_Goal of the exercise_
Across the records below, how many lines include the string "Costa"? Respond with the number only.

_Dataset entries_

•••••

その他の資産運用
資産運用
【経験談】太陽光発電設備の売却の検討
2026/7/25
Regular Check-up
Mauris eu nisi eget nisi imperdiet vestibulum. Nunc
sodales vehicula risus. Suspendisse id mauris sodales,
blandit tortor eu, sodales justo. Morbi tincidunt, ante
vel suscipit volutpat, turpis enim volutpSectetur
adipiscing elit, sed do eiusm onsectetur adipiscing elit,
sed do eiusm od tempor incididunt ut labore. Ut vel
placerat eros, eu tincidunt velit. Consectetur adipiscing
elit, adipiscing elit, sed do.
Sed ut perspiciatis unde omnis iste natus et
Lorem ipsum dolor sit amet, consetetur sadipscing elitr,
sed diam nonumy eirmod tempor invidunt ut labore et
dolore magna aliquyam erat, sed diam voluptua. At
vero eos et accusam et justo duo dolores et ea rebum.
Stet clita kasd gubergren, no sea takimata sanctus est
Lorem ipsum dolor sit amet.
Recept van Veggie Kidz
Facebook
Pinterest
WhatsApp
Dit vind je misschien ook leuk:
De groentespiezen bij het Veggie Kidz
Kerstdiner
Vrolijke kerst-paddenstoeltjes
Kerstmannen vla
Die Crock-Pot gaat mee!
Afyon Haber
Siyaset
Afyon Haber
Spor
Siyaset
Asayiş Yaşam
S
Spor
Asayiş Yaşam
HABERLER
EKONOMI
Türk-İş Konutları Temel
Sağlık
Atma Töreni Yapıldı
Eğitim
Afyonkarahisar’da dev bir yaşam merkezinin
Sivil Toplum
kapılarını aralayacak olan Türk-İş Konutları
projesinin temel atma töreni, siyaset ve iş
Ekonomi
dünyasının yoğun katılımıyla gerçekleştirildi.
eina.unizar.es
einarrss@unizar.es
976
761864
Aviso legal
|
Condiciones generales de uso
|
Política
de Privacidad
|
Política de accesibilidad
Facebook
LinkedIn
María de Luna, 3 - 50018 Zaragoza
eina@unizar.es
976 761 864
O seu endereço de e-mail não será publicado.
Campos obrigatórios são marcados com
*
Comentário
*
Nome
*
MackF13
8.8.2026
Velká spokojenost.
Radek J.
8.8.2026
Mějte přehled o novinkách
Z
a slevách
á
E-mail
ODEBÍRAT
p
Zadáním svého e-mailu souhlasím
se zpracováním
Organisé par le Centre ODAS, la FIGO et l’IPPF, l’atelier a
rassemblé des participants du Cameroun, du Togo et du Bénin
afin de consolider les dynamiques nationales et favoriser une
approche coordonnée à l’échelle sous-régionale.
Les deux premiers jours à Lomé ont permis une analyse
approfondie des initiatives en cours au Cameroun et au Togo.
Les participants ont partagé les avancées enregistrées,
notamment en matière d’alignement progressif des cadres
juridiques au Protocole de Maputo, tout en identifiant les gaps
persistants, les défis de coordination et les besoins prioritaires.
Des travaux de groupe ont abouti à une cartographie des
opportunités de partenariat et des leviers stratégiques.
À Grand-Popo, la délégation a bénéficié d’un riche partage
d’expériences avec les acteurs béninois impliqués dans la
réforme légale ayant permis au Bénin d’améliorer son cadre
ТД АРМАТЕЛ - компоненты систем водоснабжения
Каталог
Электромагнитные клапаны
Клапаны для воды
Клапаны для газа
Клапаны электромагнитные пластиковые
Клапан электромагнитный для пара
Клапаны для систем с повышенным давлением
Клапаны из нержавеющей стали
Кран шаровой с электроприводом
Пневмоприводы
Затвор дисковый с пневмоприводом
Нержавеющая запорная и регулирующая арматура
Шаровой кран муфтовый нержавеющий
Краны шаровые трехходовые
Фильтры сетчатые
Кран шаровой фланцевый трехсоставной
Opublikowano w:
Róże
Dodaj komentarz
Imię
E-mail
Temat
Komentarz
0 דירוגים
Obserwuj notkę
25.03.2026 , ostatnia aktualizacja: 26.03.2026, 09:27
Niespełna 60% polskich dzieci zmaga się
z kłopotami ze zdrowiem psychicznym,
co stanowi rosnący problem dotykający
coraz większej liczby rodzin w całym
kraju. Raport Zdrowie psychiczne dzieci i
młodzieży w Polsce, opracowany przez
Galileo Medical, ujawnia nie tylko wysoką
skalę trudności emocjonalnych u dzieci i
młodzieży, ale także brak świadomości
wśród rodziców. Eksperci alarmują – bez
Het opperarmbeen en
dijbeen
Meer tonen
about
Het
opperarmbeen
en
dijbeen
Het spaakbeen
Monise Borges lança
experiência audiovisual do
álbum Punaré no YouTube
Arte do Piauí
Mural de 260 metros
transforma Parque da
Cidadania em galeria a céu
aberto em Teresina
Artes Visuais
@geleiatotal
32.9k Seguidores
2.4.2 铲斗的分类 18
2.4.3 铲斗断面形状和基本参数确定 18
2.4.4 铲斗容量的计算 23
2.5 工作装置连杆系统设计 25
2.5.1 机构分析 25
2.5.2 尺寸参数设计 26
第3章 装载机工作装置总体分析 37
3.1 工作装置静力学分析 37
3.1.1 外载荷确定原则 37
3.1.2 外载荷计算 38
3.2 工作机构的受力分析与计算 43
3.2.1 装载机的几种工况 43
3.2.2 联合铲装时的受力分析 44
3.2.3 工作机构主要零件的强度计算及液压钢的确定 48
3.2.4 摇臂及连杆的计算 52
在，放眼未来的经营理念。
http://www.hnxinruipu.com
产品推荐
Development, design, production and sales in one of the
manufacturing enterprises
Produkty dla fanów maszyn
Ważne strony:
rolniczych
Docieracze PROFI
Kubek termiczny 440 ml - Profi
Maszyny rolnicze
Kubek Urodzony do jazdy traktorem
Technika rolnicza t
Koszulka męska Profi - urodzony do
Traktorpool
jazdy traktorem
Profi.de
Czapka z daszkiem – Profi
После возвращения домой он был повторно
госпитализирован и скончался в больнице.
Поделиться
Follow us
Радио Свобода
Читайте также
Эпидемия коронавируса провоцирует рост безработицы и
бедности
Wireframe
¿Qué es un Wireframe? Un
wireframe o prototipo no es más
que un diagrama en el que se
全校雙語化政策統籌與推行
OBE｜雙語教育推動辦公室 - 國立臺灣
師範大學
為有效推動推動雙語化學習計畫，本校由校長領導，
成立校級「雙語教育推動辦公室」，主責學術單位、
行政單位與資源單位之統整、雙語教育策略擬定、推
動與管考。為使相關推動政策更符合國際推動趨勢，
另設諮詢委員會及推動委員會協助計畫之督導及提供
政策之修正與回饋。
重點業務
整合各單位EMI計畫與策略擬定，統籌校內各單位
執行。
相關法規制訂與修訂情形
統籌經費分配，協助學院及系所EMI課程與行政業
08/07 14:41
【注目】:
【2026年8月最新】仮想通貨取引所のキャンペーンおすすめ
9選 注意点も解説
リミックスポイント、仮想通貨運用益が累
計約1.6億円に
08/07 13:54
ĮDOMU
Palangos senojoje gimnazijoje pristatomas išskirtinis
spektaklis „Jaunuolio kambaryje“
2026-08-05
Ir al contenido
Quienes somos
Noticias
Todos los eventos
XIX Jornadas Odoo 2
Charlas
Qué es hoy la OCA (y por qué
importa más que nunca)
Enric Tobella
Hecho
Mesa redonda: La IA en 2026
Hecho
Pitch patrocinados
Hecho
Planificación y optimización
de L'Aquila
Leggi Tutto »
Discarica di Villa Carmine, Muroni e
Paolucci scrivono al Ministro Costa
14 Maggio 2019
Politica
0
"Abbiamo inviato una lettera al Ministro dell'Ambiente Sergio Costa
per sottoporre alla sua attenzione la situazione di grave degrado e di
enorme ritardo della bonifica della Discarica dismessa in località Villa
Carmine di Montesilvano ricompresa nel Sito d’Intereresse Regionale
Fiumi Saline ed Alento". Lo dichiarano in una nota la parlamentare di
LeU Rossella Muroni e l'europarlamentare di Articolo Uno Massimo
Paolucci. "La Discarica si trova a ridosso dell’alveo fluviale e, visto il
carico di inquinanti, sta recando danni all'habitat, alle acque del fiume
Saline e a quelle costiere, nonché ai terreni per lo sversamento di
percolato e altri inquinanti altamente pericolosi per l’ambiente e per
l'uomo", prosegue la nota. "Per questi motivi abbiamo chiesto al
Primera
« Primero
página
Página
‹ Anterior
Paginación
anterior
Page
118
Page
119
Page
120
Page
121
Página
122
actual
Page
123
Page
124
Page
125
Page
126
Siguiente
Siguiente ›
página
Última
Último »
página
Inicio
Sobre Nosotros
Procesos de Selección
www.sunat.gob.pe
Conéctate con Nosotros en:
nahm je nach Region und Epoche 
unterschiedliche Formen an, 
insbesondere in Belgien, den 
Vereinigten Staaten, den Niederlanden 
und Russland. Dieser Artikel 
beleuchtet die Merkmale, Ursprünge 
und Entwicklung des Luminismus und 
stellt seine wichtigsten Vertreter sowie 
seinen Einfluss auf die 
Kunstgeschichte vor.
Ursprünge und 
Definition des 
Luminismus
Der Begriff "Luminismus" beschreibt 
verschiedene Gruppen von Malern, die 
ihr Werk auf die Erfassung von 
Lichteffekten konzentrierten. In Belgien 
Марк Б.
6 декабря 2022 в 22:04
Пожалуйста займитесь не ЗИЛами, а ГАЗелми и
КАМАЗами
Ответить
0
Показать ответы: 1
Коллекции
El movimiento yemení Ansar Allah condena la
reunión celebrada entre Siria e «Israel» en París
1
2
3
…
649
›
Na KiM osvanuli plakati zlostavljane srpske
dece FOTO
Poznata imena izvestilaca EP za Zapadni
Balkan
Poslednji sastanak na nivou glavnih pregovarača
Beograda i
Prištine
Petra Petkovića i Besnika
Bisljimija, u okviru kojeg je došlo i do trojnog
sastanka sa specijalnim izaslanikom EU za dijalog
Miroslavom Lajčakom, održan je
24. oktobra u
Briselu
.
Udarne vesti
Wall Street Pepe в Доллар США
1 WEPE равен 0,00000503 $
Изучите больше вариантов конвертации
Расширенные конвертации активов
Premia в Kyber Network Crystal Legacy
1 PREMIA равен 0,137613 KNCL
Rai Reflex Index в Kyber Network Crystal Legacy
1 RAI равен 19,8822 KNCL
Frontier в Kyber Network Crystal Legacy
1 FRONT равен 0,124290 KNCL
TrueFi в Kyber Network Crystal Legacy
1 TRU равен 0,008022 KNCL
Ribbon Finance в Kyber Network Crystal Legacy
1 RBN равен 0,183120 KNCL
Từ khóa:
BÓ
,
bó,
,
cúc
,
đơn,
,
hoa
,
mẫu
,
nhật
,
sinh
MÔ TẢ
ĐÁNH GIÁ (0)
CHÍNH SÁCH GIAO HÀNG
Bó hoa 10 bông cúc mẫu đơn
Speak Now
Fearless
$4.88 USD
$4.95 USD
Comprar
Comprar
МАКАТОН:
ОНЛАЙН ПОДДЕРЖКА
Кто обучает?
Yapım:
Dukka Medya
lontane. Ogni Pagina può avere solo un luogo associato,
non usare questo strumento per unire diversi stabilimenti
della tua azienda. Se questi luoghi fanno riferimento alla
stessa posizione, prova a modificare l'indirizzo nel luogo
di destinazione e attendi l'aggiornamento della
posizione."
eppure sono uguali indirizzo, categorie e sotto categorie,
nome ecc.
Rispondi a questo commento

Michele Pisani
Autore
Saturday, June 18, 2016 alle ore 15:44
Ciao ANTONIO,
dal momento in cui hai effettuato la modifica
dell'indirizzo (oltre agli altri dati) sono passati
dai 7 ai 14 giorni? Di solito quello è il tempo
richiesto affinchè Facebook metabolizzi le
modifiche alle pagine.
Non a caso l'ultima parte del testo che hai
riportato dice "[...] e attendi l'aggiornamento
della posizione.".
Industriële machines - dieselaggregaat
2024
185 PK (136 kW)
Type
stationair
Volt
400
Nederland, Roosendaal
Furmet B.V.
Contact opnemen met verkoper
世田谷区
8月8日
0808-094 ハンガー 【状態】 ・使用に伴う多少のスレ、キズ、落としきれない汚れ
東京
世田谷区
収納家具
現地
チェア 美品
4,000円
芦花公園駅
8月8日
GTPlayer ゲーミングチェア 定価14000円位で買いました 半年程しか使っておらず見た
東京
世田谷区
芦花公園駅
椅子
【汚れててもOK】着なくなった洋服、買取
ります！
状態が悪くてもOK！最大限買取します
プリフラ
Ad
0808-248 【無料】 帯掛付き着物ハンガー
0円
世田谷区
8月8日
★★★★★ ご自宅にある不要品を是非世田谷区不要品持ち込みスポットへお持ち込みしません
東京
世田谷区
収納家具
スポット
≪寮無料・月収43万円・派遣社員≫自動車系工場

•••••

_Response area_
2